De son côté, Anna semble prête à exploser à chaque instant. Il faut dire qu’elle déborde de toute l’incompréhension et la rancœur qu’elle a nourrie pendant des années : pourquoi est-ce que son père fait donc subitement appel à elle pour réaliser ce qui ressemble bien à ses dernières volontés ? Elle qu’il a toujours oubliée au profit de ses quatre autres frères et sœurs ?
Sur la route, ils tombent sur un troupeau de lamas et leurs bergers sympathqiues, sur des pompistes chauds pour la bagarre, des locaux un poil énervés, mais surtout sur une certaine Izel, qui semble décidée de leur coller aux basques.
Cette dernière, avec son immense chapeauté son enthousiasme débordant, pourrait bien perte la clé de cette relation père-fille cacophonique. S’il n’est pas trop tard.
Bolä dresse une galerie de personnages attachants, parvenant à transmettre la personnalité et les questionnements de chacun en un clin d’œil. Le caractère nonchalant du Pablo entre souvent en friction avec le tempérament de feu de sa fille, créant des situations rocambolesques et pleines d’un humour tendre.
De plus, on comprend en quelques pages que l’on suit différentes quêtes, propre à chaque personnage : quête du pardon pour l’un, de la reconnaissance paternelle pour l’autre. Il s’agit donc d’un seul et unique récit constitué de prismes à la fois contradictoires et complémentaires.

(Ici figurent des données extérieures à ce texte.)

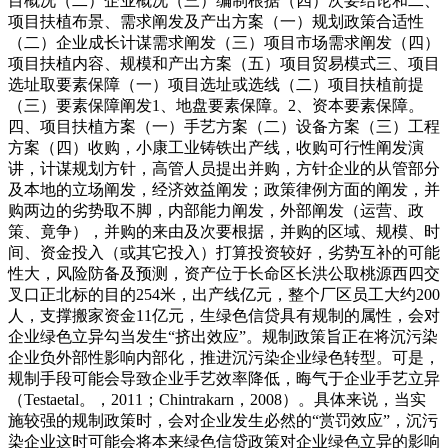
目概况（二）企业概况（三）编制根据（四）次要结论和二、
项目扶植布景、需求阐发及产出方案（一）规划政策合适性
（二）企业成长计谋需求阐发（三）项目市场需求阐发（四）
项目扶植内容、规模和产出方案（五）项目贸易模式三、项目
选址取要素保障（一）项目选址或选线（二）项目扶植前提
（三）要素保障阐发1、地盘要素保障。2、资本要素保障。
四、项目扶植方案（一）手艺方案（二）设备方案（三）工程
方案（四）收购，小康工业铸铁出产线，收购可行性阐发演
讲，计谋规划方针，高管人员提出并购，方针企业的从管部分
及本地的立场阐发，经济效益阐发；政策律例方面的阐发，并
购两边的劣势取不脚，内部能力阐发，外部阐发（运营、政
策、竟争），并购的来由及次要根据，并购的区域、规模、时
间、资金投入（或其它投入）打算投资较好，劣势互补的可能
性大，风险防备及预测，资产位于长命区长洪公取桃源西四交
叉口正北标的目的254米，出产线亿元，整个厂区员工大约200
人，支撑搬家资金11亿元，生绿色信贷具有规制的属性，会对
企业绿色立异勾当发生“挤出效应”。规制政策旨正在将沉污染
企业负外部性影响内部化，推进沉污染企业绿色转型。可是，
规制手段可能会导致企业手艺效率降低，晦气于企业手艺立异
（Testaetal。，2011；Chintrakarn，2008）。具体来说，当实
施较强的规制政策时，会对企业发生必然的“赏罚效应”，沉污
染企业这时可能会将本来绿色信贷政策对企业绿色立异的影响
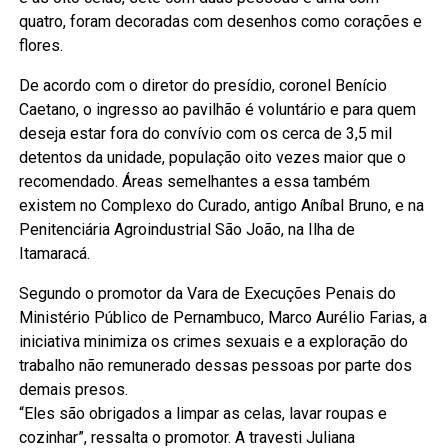
quatro, foram decoradas com desenhos como corações e
flores.
De acordo com o diretor do presídio, coronel Benício
Caetano, o ingresso ao pavilhão é voluntário e para quem
deseja estar fora do convívio com os cerca de 3,5 mil
detentos da unidade, população oito vezes maior que o
recomendado. Áreas semelhantes a essa também
existem no Complexo do Curado, antigo Aníbal Bruno, e na
Penitenciária Agroindustrial São João, na Ilha de
Itamaracá.
Segundo o promotor da Vara de Execuções Penais do
Ministério Público de Pernambuco, Marco Aurélio Farias, a
iniciativa minimiza os crimes sexuais e a exploração do
trabalho não remunerado dessas pessoas por parte dos
demais presos.
“Eles são obrigados a limpar as celas, lavar roupas e
cozinhar”, ressalta o promotor. A travesti Juliana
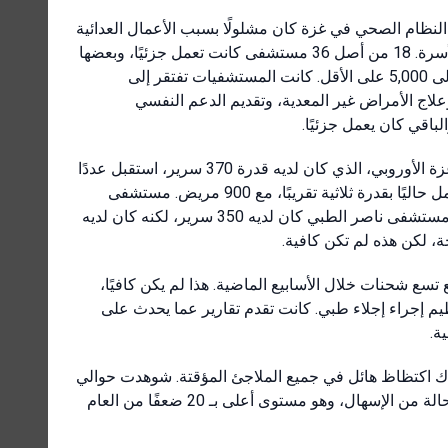
لنظام الصحي في غزة كان مشلولًا بسبب الأعمال العدائية
المستمرة. لم يكن بإمكانه تحمل فقدان المزيد من المستشفيات أو الأسرة. 18 من أصل 36 مستشفى كانت تعمل جزئيًا، وبعضها
بالكاد يعمل. كان هناك فقط 1,500 سرير متاح، لكن كان هناك حاجة إلى 5,000 على الأقل. كانت المستشفيات تفتقر إلى
علاج الأمراض غير المعدية، وتقديم الدعم النفسي
في الجنوب، كان هناك 12 مستشفى كانت مكتظة للغاية. مستشفى غزة الأوروبي، الذي كان لديه قدرة 370 سرير، استقبل عددًا
كبيرًا من التحويلات من مستشفى الشفاء ومستشفى الأهلي وكان يعمل حاليًا بقدرة ثلاثية تقريبًا، مع 900 مريض. مستشفى
الأقصى، الذي كان لديه قدرة 200 سرير، كان لديه حاليًا 600 مريض. مستشفى ناصر الطبي كان لديه 350 سرير، لكنه كان لديه
تسع شحنات خلال الأسابيع الماضية. هذا لم يكن كافيًا،
يم إجراء إجلاء طبي. كانت تقدم تقارير عما يحدث على
ة.
اك اكتظاظ هائل في جميع الملاجئ المؤقتة. شوهدت حوالي
120,000 حالة من التهابات الجهاز التنفسي الحادة وأكثر من 85,000 حالة من الإسهال، وهو مستوى أعلى بـ 20 ضعفًا من العام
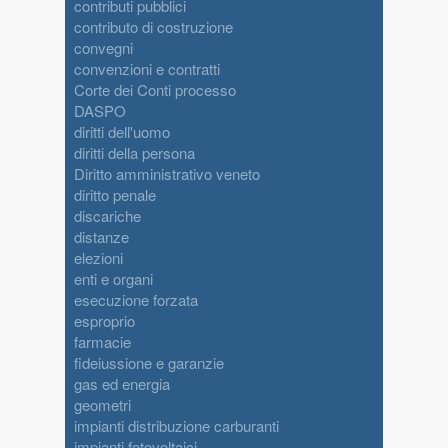
contributi pubblici
contributo di costruzione
convegni
convenzioni e contratti
Corte dei Conti processo
DASPO
diritti dell'uomo
diritti della persona
Diritto amministrativo veneto
diritto penale
discariche
distanze
elezioni
enti e organi
esecuzione forzata
esproprio
farmacie
fideiussione e garanzie
gas ed energia
geometri
impianti distribuzione carburanti
impianti fotovoltaici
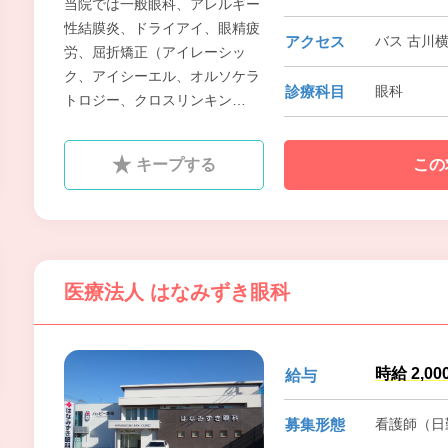
当院では一般眼科、アレルギー
性結膜炎、ドライアイ、眼精疲
アクセス
バス 古川横
労、屈折矯正（アイレーシッ
ク、アイシーエル、オルソケラ
診療科目
眼科
トロジー、クロスリンキン
グ）、白内障、緑内障検診、網
膜硝子体疾患、糖尿病性網膜
キープする
この
症、加齢性黄斑変性症、眼瞼内
反症、眼瞼下垂、流涙症、各種
コンタクトレンズ、メガネ処方
などを取扱います。
医療法人 はなみずき眼科
時給 2,00
給与
募集形態
看護師（日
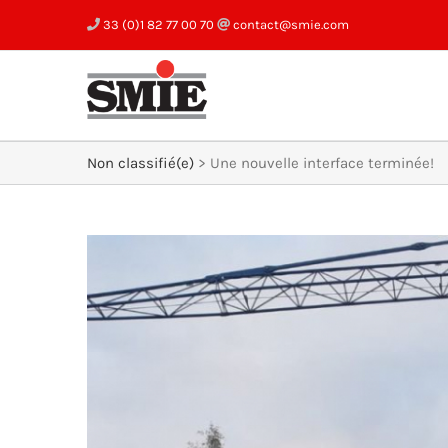
Skip
33 (0)1 82 77 00 70
contact@smie.com
to
content
Non classifié(e)
>
Une nouvelle interface terminée!
View
Larger
Image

Fidèle à lui-même, l’auteur distille un peu d’absurde et de magie dans son récit, tout en créant un équilibre subtil avec des thématiques plus profondes : la fatalité de la mort perçue par différentes protagonistes ou encore la complexité des relations familiales
Les planches sont un vrai régal pour les yeux : les couleurs chaudes véhiculent l’atmosphère écrasante du désert, on sent la poussière nous piquer la peau et le soleil nous aveugler. Il faut dire que Bolä sait modeler des ambiances crédibles, pour s’amuser ensuite à y placer des personnages en décalage (imaginant des figures anthropomorphiques ou chimériques par exemple).
Ce road trip mêlant spiritualité et relation père-fille marque un sans-faute, faisant d’Anna et Pablo une première bande dessinée réussie, au style graphique maitrisé et à la narration inventive.